Peter Stokes's True and Real Story
10.
Another Night, Another Fright
12.
A Little Help from My Friends
15.
It Takes Two Sides to Fight a War
16.
The First Strategy Conference
17.
Night Attack
22.
Slapshot
27.
Go Fish
29.
Waiting for the Other Shoe to Drop
32.
The Last Strategy Conference
34.
War's End
35.
Bottoms Up
This is the true and real story of what happened when Grandpa came to live with us and took my room and how I went to war with him and him with me and what happened after that.
I am typing it out on paper without lines on my dad's typewriter because Mrs. Klein, she's my 5th grade English teacher, said that we should write a story about something important that happened to us and to tell it“true and real” and put in words that people said if we can remember and to put quote marks around them and everything.
She also said to keep the sentences short. Looking back on how I began, I can see I'm doing terrible already. The first two sentences took up almost ½ the page.
My little sister, Jennifer, just came in and asked me what I'm doing and I told her. She
told me to put Pac-Man in my story and maybe Wonder Woman she watches reruns of every afternoon on Channel 6. “No,” I said.
“Why not?”
“Because it is a story about Grandpa and me, silly. Not some made-up thing like on TV.”
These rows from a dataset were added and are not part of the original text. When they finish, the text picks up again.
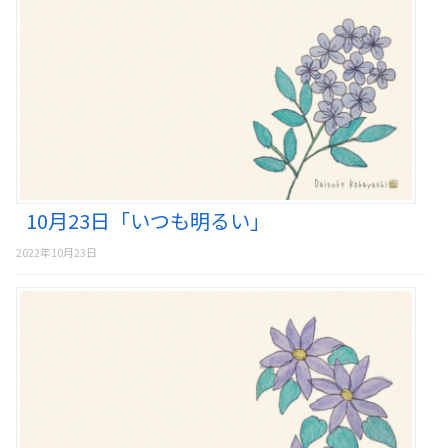
10月23日「いつも明るい」
2022年10月23日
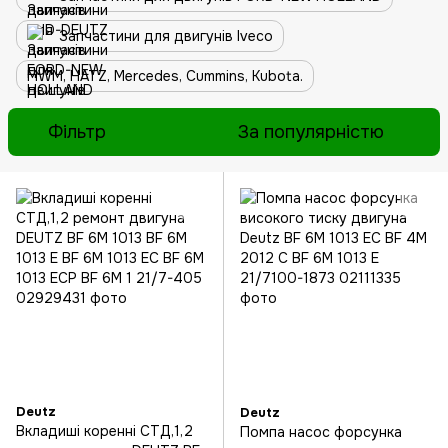
Запчастини для двигунів Iveco
MWM, HATZ, Mercedes, Cummins, Kubota.
Фільтр
За популярністю
Deutz
Deutz
Вкладиші коренні СТД,1,2
Помпа насос форсунка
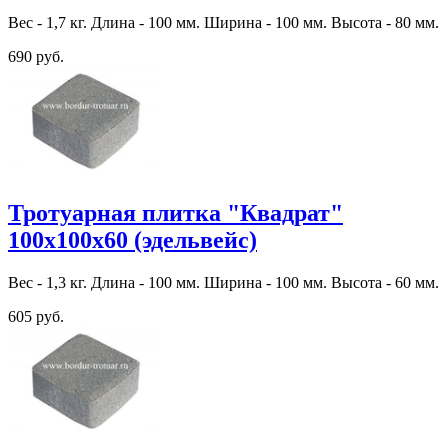
Вес - 1,7 кг. Длина - 100 мм. Ширина - 100 мм. Высота - 80 мм.
690 руб.
Тротуарная плитка "Квадрат"
100х100х60 (эдельвейс)
Вес - 1,3 кг. Длина - 100 мм. Ширина - 100 мм. Высота - 60 мм.
605 руб.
“Could it have a horse in it?” she asked.
Jennifer loves horses a lot. She cuts pictures of them out of magazines and tacks them up on the wall in her room. “No horses.”
“A magic fairy?”
“No!”
“I bet it's going to be a stupid story,” she said.
Jennifer was wearing a Pac-Man cap, her Superman T-shirt, a jeans belt that said
JEANS
on it, and sneakers that said
LEFT
and
RIGHT
on the toes. She looked like a walking billboard.
“It is going to be a great story,” I said.
“How does it begin?”
“I don't know. That's what I was trying to remember when you came marching in.”
“I think it should begin with me,” Jenny said, “because I found out Grandpa was coming to live here before you even knew about it.”
“Good idea,” I said.
“And put in the story that I am very beautiful with long blond hair and lovely blue eyes.”
“I just did”
“Now you'll have a good story” she said.
I like to read stories that have lots of chapters that are short. Because it makes the book go faster and you always can find your place. So you can bet my story is going to have a bunch of teeny-tiny chapters.
It really began when Jennifer came into my room with that look on her face that usually means she knows something that I don't. That's one thing Jennifer likes best in life—a secret. Not that she is so good at keeping secrets. She is no good at all in that department. In fact, I can usually get her to tell me anything I want because I'm her big brother and she's only a little kid.
“I know something you don't,” Jennifer said. She headed across my room to the broken rocking chair.
“Don't sit on my rocker,” I replied.
She looked at me and made one of her faces
where her eyes roll back in her head and she pouts. “Why not?”
“Because you will make the arm pop out of the back like you always do because you rock too hard.”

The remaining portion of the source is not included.